Huge glass and concrete towers shoot up from the flat desert landscape. Manual labourers and servants from some of the poorest countries on the planet toil alongside some of Earth's richest individuals.
Money is everything. Capital from all over the world is streaming into what was until recent years a small and relatively unknown town on the edge of the Persian Gulf, but which is now one of the largest construction sites in the world. Coming into the city from the airport, we got stuck in a traffic jam and I sat watching construction workers emerging from one of the many tower block building sites. As each blue-overalled man came out, he was quickly frisked by security guards before being allowed out through a barriered gateway. The men emerging looked Indian, while the men doing the frisking looked Arab.
My hotel was very much a 21st-century, high-spec establishment. A woman tinkled on the keys of a grand piano in the large lobby where men and women, Arabs and westerners, sat on low leather chairs sipping drinks and discussing business. Glass lifts shaped like capsules brought guests up to their rooms. On your way up you could look out through the glass front of the hotel and see the city there below you, stretching towards the sea.
The hotel was swarming with staff, all of whom, when they were addressing me, referred to me as "Sir". The staff I spoke during my short stay came from Burma, the Philippines, China, India and the Gulf. More than 80 per cent of the people living in Dubai are foreigners.
As I understand it, globalisation is creating wealth through trade and the integration of the world's economies. Wages globally are levelling out while owners, be they individuals or corporations, are, in the round, making increased profits. Global trade is closing the wealth gap between the developing and developed world, while increasing the wealth gap between the rich and the poor within individual countries and around the world generally.
Dubai, part of the United Arab Emirates, is ruled by Sheikh Mohammed bin Rashid Al Maktoum. There is no democracy. This offence to republican sensibilities is compounded by the huge gap in wealth that is so evident and pervasive. Culturally, the United Arab Emirates is a long way from Western Europe, but you can't help but wonder how long the rights of the citizen and the worker that currently exist in Western Europe would survive if the disparity in incomes here reached the sort of levels you see all around you in Dubai.

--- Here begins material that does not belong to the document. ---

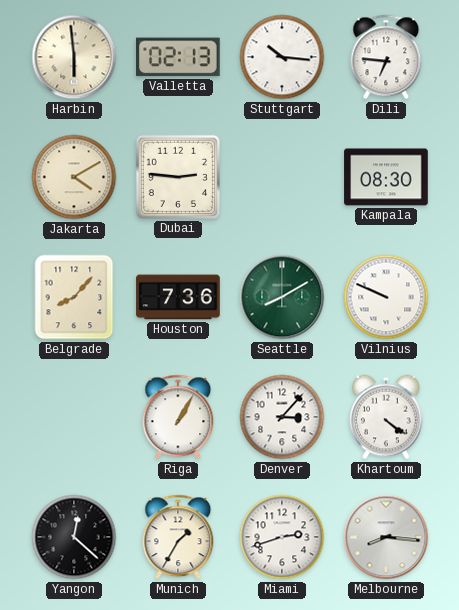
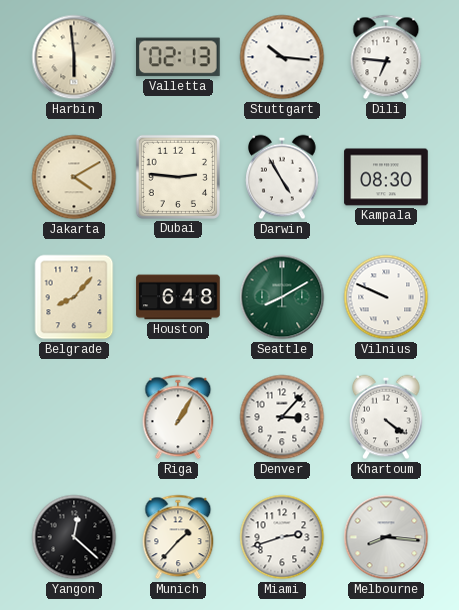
Darwin: none -> 4:55
Houston: 7:36 -> 6:48
Munich: 1:35 -> 1:37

I didn't ask the staff in my hotel what they earned, but they surely are paid rates that are very low by western standards. Yet the room prices ranged from €320 to €1,000 a night, and dinner with a few glasses of wine cost about the same as it would in a low- to medium-priced restaurant in Dublin.
One night I dined alone in one of the hotel restaurants. I got talking to the waitress, who told me she was from a small town in the Philippines and was the single mother of a boy who was being raised by her parents back home. She had been in Dubai for most of the young boy's life, sending money home to support her parents and child. She told me she was allowed home for 30 days every two years. She liked Dubai, she said, but she missed her boy and her family. She said she spent a lot of time on the phone.
Another night, having attended a reception in a hotel for Irish people based in Dubai, a few of us adjourned to the hotel bar and chatted with some of Dubai's Irish expatriates. One woman said she tended not to socialise with the local men, as she believed many of them attended parties where there were prostitutes, and this put her off them. A sweeping statement, obviously, but she has a basis for her belief: there are thousands of prostitutes from all around the globe in Dubai. The CIA's world handbook says Dubai is a destination country for men and women who are used for "involuntary servitude and for sexual exploitation".
The woman told me there is no income tax in Dubai and if you have a good job and a place to stay where the rent is not too exorbitant, then you can have a good life there. She had been there for a number of years. She also said she had seen people come there and change for the worse, because they were unable to resist the effect it could have on your character to be surrounded by so many people who have so much less than you do.
Many people are impressed by Dubai, by the scale of what is being done, and the ambitious vision it implies. And Dubai is part of the shift in the balance of power and wealth in the world, away from the old economies and towards the new. Who can argue against a process that has lifted hundreds of millions of people around the world out of abject poverty?
Yet in Dubai you wonder if it is not so much towards a relatively richer East, and a relatively poorer West, that globalisation is taking us, but rather towards an upstairs, downstairs world where we will all live in identical cities and the gap between the richest and the poorest will be such that even Michael McDowell might have second thoughts.